Explicitly forbid mutating agg jobs, collections #471

tgeoghegan · 2023-06-13T23:52:50Z

Resolves #406

branlwyd · 2023-06-14T16:06:25Z

draft-ietf-ppm-dap.md

@@ -1355,6 +1355,12 @@ On success, the Helper responds to the Leader with HTTP status code 201 Created
 and a body consisting of the `AggregationJobResp`, with media type
 "application/dap-aggregation-job-resp".

+Aggregation job initialization MUST be idempotent. That is, further requests to


A few things to consider including:

Mention that "further requests with a different body" would be grouped together by aggregation job ID (I suppose).
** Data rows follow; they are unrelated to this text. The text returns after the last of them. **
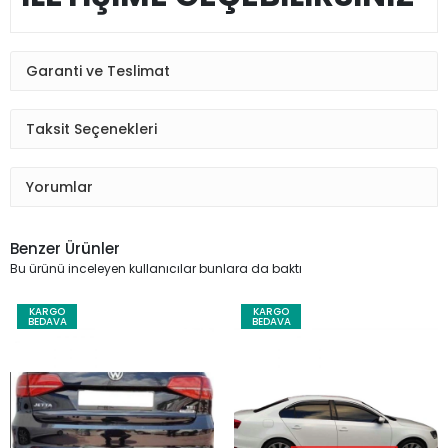
Garanti ve Teslimat
Taksit Seçenekleri
Yorumlar
Benzer Ürünler
Bu ürünü inceleyen kullanıcılar bunlara da baktı
KARGO
KARGO
BEDAVA
BEDAVA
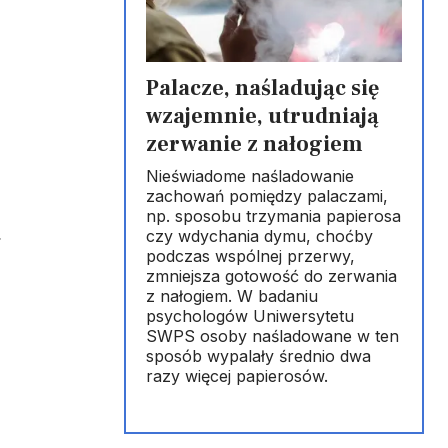
m
Palacze, naśladując się
wzajemnie, utrudniają
zerwanie z nałogiem
Nieświadome naśladowanie
zachowań pomiędzy palaczami,
np. sposobu trzymania papierosa
czy wdychania dymu, choćby
podczas wspólnej przerwy,
zmniejsza gotowość do zerwania
z nałogiem. W badaniu
psychologów Uniwersytetu
SWPS osoby naśladowane w ten
sposób wypalały średnio dwa
razy więcej papierosów.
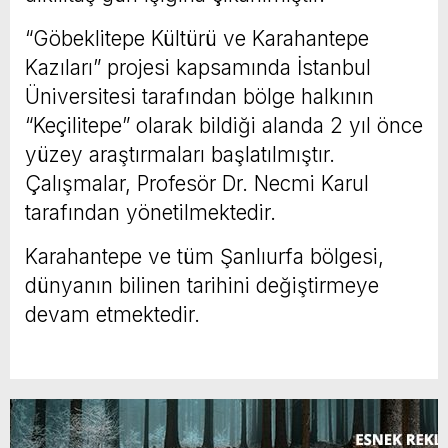
“Göbeklitepe Kültürü ve Karahantepe
Kazıları” projesi kapsamında İstanbul
Üniversitesi tarafından bölge halkının
“Keçilitepe” olarak bildiği alanda 2 yıl önce
yüzey araştırmaları başlatılmıştır.
Çalışmalar, Profesör Dr. Necmi Karul
tarafından yönetilmektedir.
Karahantepe ve tüm Şanlıurfa bölgesi,
dünyanın bilinen tarihini değiştirmeye
devam etmektedir.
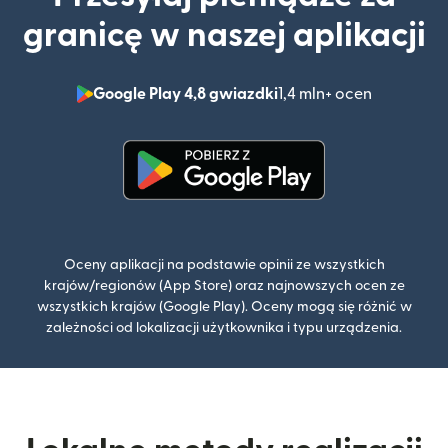
granicę w naszej aplikacji
Google Play 4,8 gwiazdki
1,4 mln+ ocen
(otwiera 
(otwiera się w nowym oknie)
Oceny aplikacji na podstawie opinii ze wszystkich
krajów/regionów (App Store) oraz najnowszych ocen ze
wszystkich krajów (Google Play). Oceny mogą się różnić w
zależności od lokalizacji użytkownika i typu urządzenia.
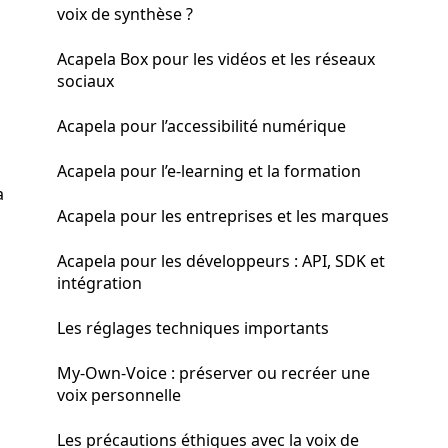
voix de synthèse ?
Acapela Box pour les vidéos et les réseaux
sociaux
Acapela pour l’accessibilité numérique
Acapela pour l’e-learning et la formation
a
Acapela pour les entreprises et les marques
Acapela pour les développeurs : API, SDK et
intégration
Les réglages techniques importants
My-Own-Voice : préserver ou recréer une
voix personnelle
Les précautions éthiques avec la voix de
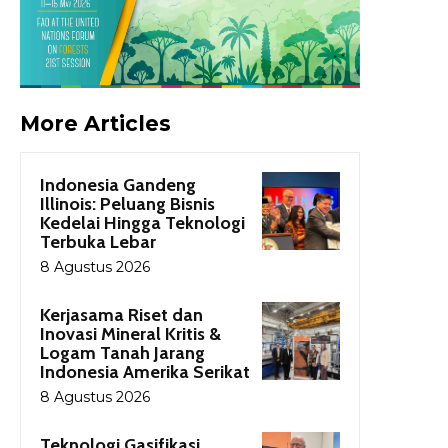
More Articles
Indonesia Gandeng
Illinois: Peluang Bisnis
Kedelai Hingga Teknologi
Terbuka Lebar
8 Agustus 2026
Kerjasama Riset dan
Inovasi Mineral Kritis &
Logam Tanah Jarang
Indonesia Amerika Serikat
8 Agustus 2026
Teknologi Gasifikasi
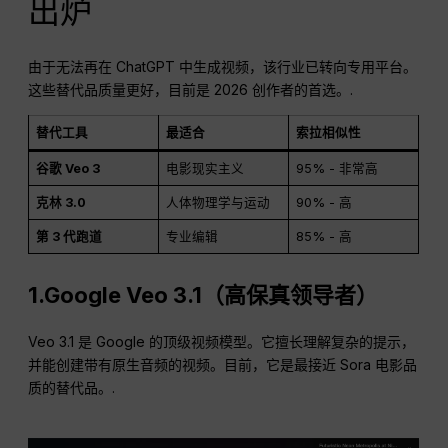
出炉
由于无法再在 ChatGPT 中生成视频，该行业已转向专用平台。
这些替代品质量更好，目前是 2026 创作者的首选。.
替代工具
最适合
索拉相似性
谷歌 Veo 3
电影现实主义
95% - 非常高
克林 3.0
人体物理学与运动
90% - 高
第 3 代跑道
专业编辑
85% - 高
1.Google Veo 3.1（高保真领导者）
Veo 3.1 是 Google 的顶级视频模型。它擅长理解复杂的提示，
并能创建带有原生音频的视频。目前，它是最接近 Sora 电影品
质的替代品。.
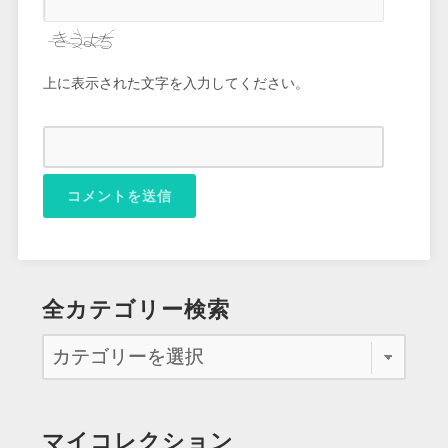
上に表示された文字を入力してください。
全カテゴリー検索
マイコレクション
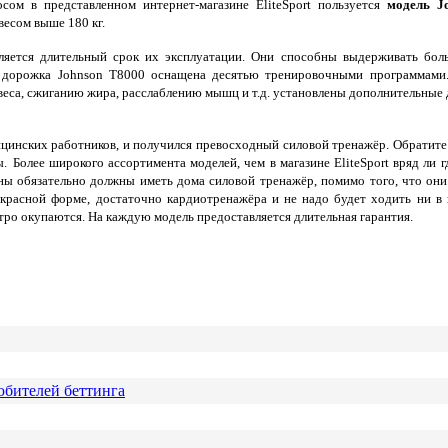
сом в представленном интернет-магазине EliteSport пользуется
модель J
есом выше 180 кг.
ляется длительный срок их эксплуатации. Они способны выдерживать бол
ая дорожка Johnson T8000 оснащена десятью тренировочными программами
еса, сжиганию жира, расслаблению мышц и т.д. установлены дополнительные 
цинских работников, и получился превосходный силовой тренажёр. Обратите
ы.
Более широкого ассортимента моделей, чем в магазине EliteSport вряд ли г
ены обязательно должны иметь дома силовой тренажёр, помимо того, что они
красной форме, достаточно кардиотренажёра и не надо будет ходить ни в 
ро окупаются. На каждую модель предоставляется длительная гарантия.
юбителей беттинга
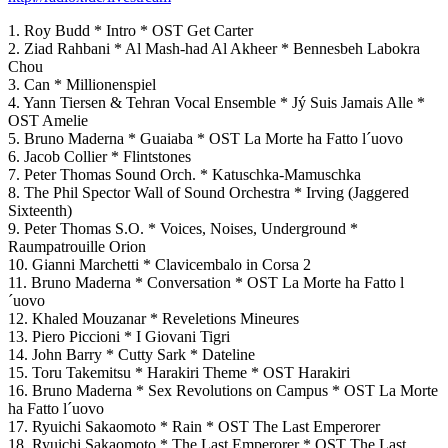
1. Roy Budd * Intro * OST Get Carter
2. Ziad Rahbani * Al Mash-had Al Akheer * Bennesbeh Labokra
Chou
3. Can * Millionenspiel
4. Yann Tiersen & Tehran Vocal Ensemble * Jý Suis Jamais Alle *
OST Amelie
5. Bruno Maderna * Guaiaba * OST La Morte ha Fatto l´uovo
6. Jacob Collier * Flintstones
7. Peter Thomas Sound Orch. * Katuschka-Mamuschka
8. The Phil Spector Wall of Sound Orchestra * Irving (Jaggered
Sixteenth)
9. Peter Thomas S.O. * Voices, Noises, Underground *
Raumpatrouille Orion
10. Gianni Marchetti * Clavicembalo in Corsa 2
11. Bruno Maderna * Conversation * OST La Morte ha Fatto l
´uovo
12. Khaled Mouzanar * Reveletions Mineures
13. Piero Piccioni * I Giovani Tigri
14. John Barry * Cutty Sark * Dateline
15. Toru Takemitsu * Harakiri Theme * OST Harakiri
16. Bruno Maderna * Sex Revolutions on Campus * OST La Morte
ha Fatto l´uovo
17. Ryuichi Sakaomoto * Rain * OST The Last Emperorer
18. Ryuichi Sakaomoto * The Last Emperorer * OST The Last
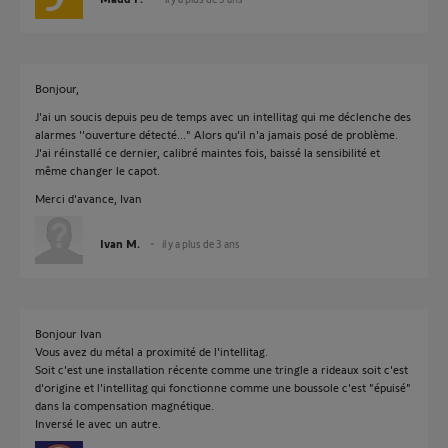
Bonjour,
J'ai un soucis depuis peu de temps avec un intellitag qui me déclenche des
alarmes ''ouverture détecté..." Alors qu'il n'a jamais posé de problème.
J'ai réinstallé ce dernier, calibré maintes fois, baissé la sensibilité et
même changer le capot.
Merci d'avance, Ivan
Ivan M.
il y a plus de 3 ans
Bonjour Ivan
Vous avez du métal a proximité de l'intellitag.
Soit c'est une installation récente comme une tringle a rideaux soit c'est
d'origine et l'intellitag qui fonctionne comme une boussole c'est "épuisé"
dans la compensation magnétique.
Inversé le avec un autre.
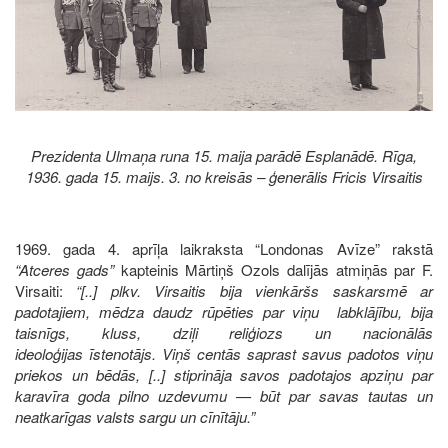
Prezidenta Ulmaņa runa 15. maija parādē Esplanādē. Rīga,
1936. gada 15. maijs. 3. no kreisās – ģenerālis Fricis Virsaitis
1969. gada 4. aprīļa laikraksta “Londonas Avīze” rakstā
“Atceres gads”
kapteinis Mārtiņš Ozols dalījās atmiņās par F.
Virsaiti:
“[..] plkv. Virsaitis bija vienkāršs saskarsmē ar
padotajiem, mēdza daudz rūpēties par viņu labklājību, bija
taisnīgs, kluss, dziļi reliģiozs un nacionālās
ideoloģijas īstenotājs. Viņš centās saprast savus padotos viņu
priekos un bēdās, [..] stiprināja savos padotajos apziņu par
karavīra goda pilno uzdevumu — būt par savas tautas un
neatkarīgas valsts sargu un cīnītāju.”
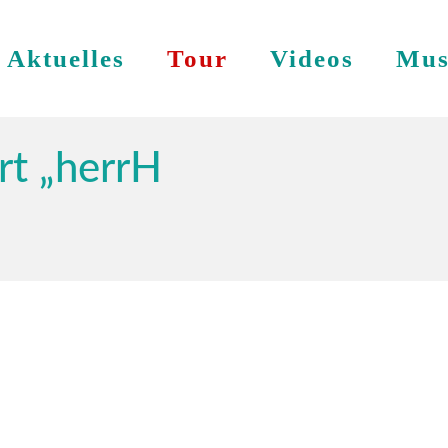
Aktuelles
Tour
Videos
Mus
t „herrH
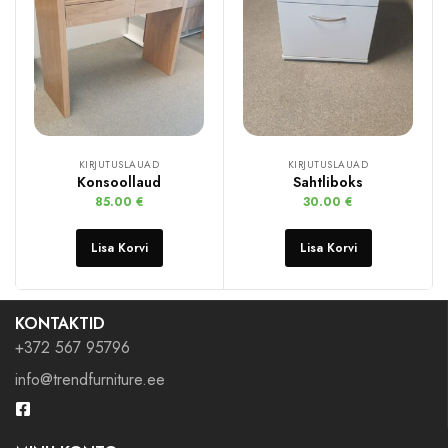
KIRJUTUSLAUAD
KIRJUTUSLAUAD
Konsoollaud
Sahtliboks
85.00
€
30.00
€
Lisa Korvi
Lisa Korvi
KONTAKTID
+372 567 95796
info@trendfurniture.ee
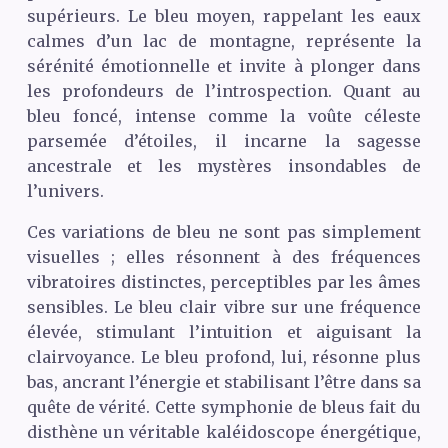
supérieurs. Le bleu moyen, rappelant les eaux
calmes d’un lac de montagne, représente la
sérénité émotionnelle et invite à plonger dans
les profondeurs de l’introspection. Quant au
bleu foncé, intense comme la voûte céleste
parsemée d’étoiles, il incarne la sagesse
ancestrale et les mystères insondables de
l’univers.
Ces variations de bleu ne sont pas simplement
visuelles ; elles résonnent à des fréquences
vibratoires distinctes, perceptibles par les âmes
sensibles. Le bleu clair vibre sur une fréquence
élevée, stimulant l’intuition et aiguisant la
clairvoyance. Le bleu profond, lui, résonne plus
bas, ancrant l’énergie et stabilisant l’être dans sa
quête de vérité. Cette symphonie de bleus fait du
disthène un véritable kaléidoscope énergétique,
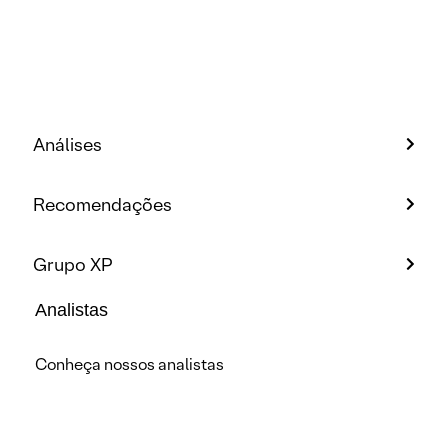
Análises
Recomendações
Grupo XP
Analistas
Conheça nossos analistas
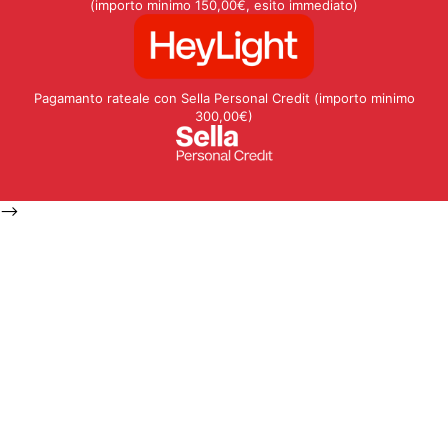
(importo minimo 150,00€, esito immediato)
Pagamanto rateale con Sella Personal Credit (importo minimo
300,00€)
-->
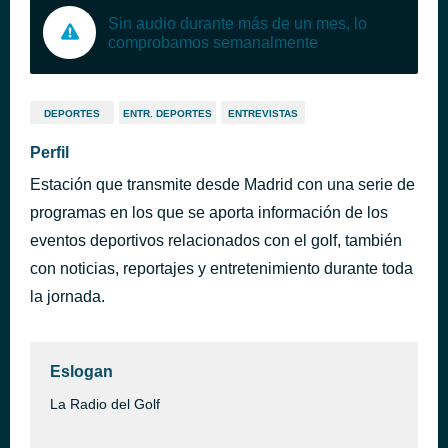
Sin audio durante más de un mes, lo
comprobamos semanalmente
DEPORTES
ENTR. DEPORTES
ENTREVISTAS
Perfil
Estación que transmite desde Madrid con una serie de
programas en los que se aporta información de los
eventos deportivos relacionados con el golf, también
con noticias, reportajes y entretenimiento durante toda
la jornada.
Eslogan
La Radio del Golf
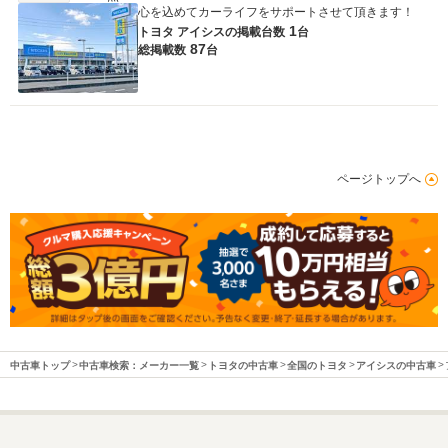
心を込めてカーライフをサポートさせて頂きます！
1
トヨタ アイシスの
掲載台数
台
87
総掲載数
台
ページトップへ
中古車トップ
中古車検索：メーカー一覧
トヨタの中古車
全国のトヨタ
アイシスの中古車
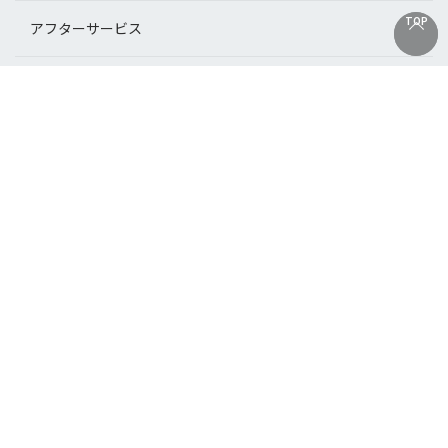
TOP
TOP
アフターサービス
店舗（国内・海外）
オンラインショップ会員情報
ガイド
サイトについて
Copyright © PARIS MIKI Co., Ltd. All Rights Reserved.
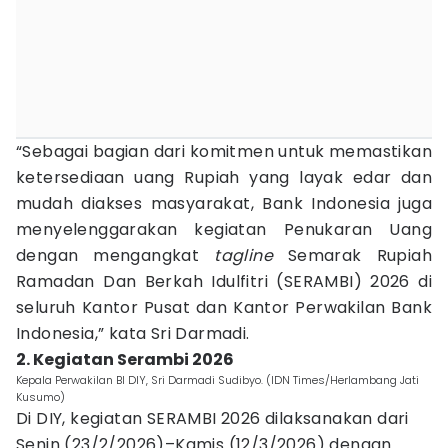
“Sebagai bagian dari komitmen untuk memastikan
ketersediaan uang Rupiah yang layak edar dan
mudah diakses masyarakat, Bank Indonesia juga
menyelenggarakan kegiatan Penukaran Uang
dengan mengangkat
tagline
Semarak Rupiah
Ramadan Dan Berkah Idulfitri (SERAMBI) 2026 di
seluruh Kantor Pusat dan Kantor Perwakilan Bank
Indonesia,” kata Sri Darmadi.
2. Kegiatan Serambi 2026
Kepala Perwakilan BI DIY, Sri Darmadi Sudibyo. (IDN Times/Herlambang Jati
Kusumo)
Di DIY, kegiatan SERAMBI 2026 dilaksanakan dari
Senin (23/2/2026)–Kamis (12/3/2026) dengan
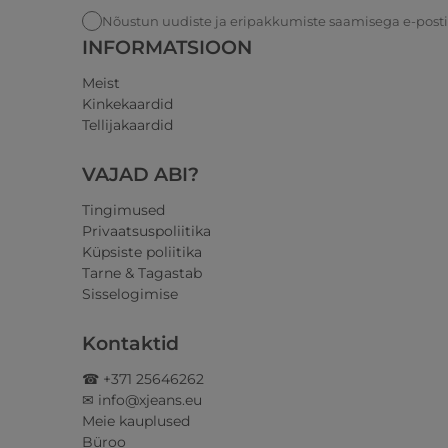
Nõustun uudiste ja eripakkumiste saamisega e-post
INFORMATSIOON
Meist
Kinkekaardid
Tellijakaardid
VAJAD ABI?
Tingimused
Privaatsuspoliitika
Küpsiste poliitika
Tarne & Tagastab
Sisselogimise
Kontaktid
☎ +371 25646262
✉ info@xjeans.eu
Meie kauplused
Büroo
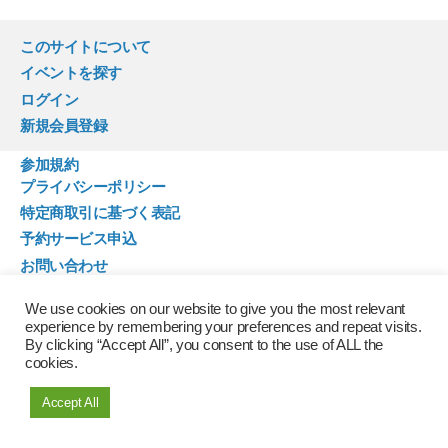
このサイトについて
イベントを探す
ログイン
新規会員登録
参加規約
プライバシーポリシー
特定商取引に基づく表記
予約サービス申込
お問い合わせ
We use cookies on our website to give you the most relevant
experience by remembering your preferences and repeat visits.
By clicking “Accept All”, you consent to the use of ALL the
cookies.
© 2026年
蟹江体験
Accept All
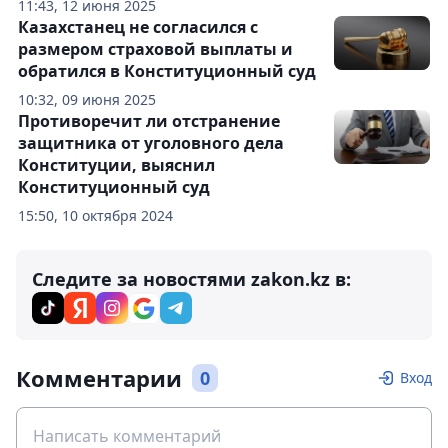
11:43, 12 июня 2025
Казахстанец не согласился с
размером страховой выплаты и
обратился в Конституционный суд
10:32, 09 июня 2025
Противоречит ли отстранение
защитника от уголовного дела
Конституции, выяснил
Конституционный суд
15:50, 10 октября 2024
Следите за новостями zakon.kz в:
Комментарии
0
Вход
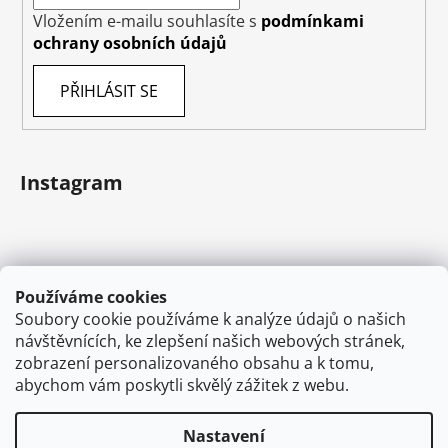
Vložením e-mailu souhlasíte s
podmínkami
ochrany osobních údajů
PŘIHLÁSIT SE
Instagram
Používáme cookies
Soubory cookie používáme k analýze údajů o našich
návštěvnících, ke zlepšení našich webových stránek,
zobrazení personalizovaného obsahu a k tomu,
abychom vám poskytli skvělý zážitek z webu.
Sledovat na Instagramu
Nastavení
We don't want to allow re-initialization -- so if a continuation step has occurred, we should no longer allow initialization.

(& identical suggestions for the collection job case, with aggregation job ID -> collection job ID)

Mention that "further requests with a different body" would be grouped together by aggregation job ID (I suppose).

I think I know what you mean. Is this paragraph more clear?

Aggregation job initialization MUST be idempotent. That is, further requests to initialize some aggregation job whose body is identical to the first request MUST succeed. However, changing an aggregation job's parameters is illegal, so further requests to initialize an existing aggregation job with different parameters MUST fail with an HTTP client error status code.

We don't want to allow re-initialization -- so if a continuation step has occurred, we should no longer allow initialization.

So we're talking about a sequence of requests like this:

PUT /tasks/{task-id}/aggregation_jobs/{aggregation-job-id}

POST /tasks/{task-id}/aggregation_jobs/{aggregation-job-id}

PUT /tasks/{task-id}/aggregation_jobs/{aggregation-job-id}

When you say we should no longer allow initialization, do you mean that the request at (3) should fail with something like HTTP 400 Bad Request, or just that it shouldn't rewind or reset the state of the aggregation job? I think that the request at (3) should still get a 201 Created response, because in many cases, the leader can then follow up with a POST to continue the aggregation job and gracefully resume processing the job.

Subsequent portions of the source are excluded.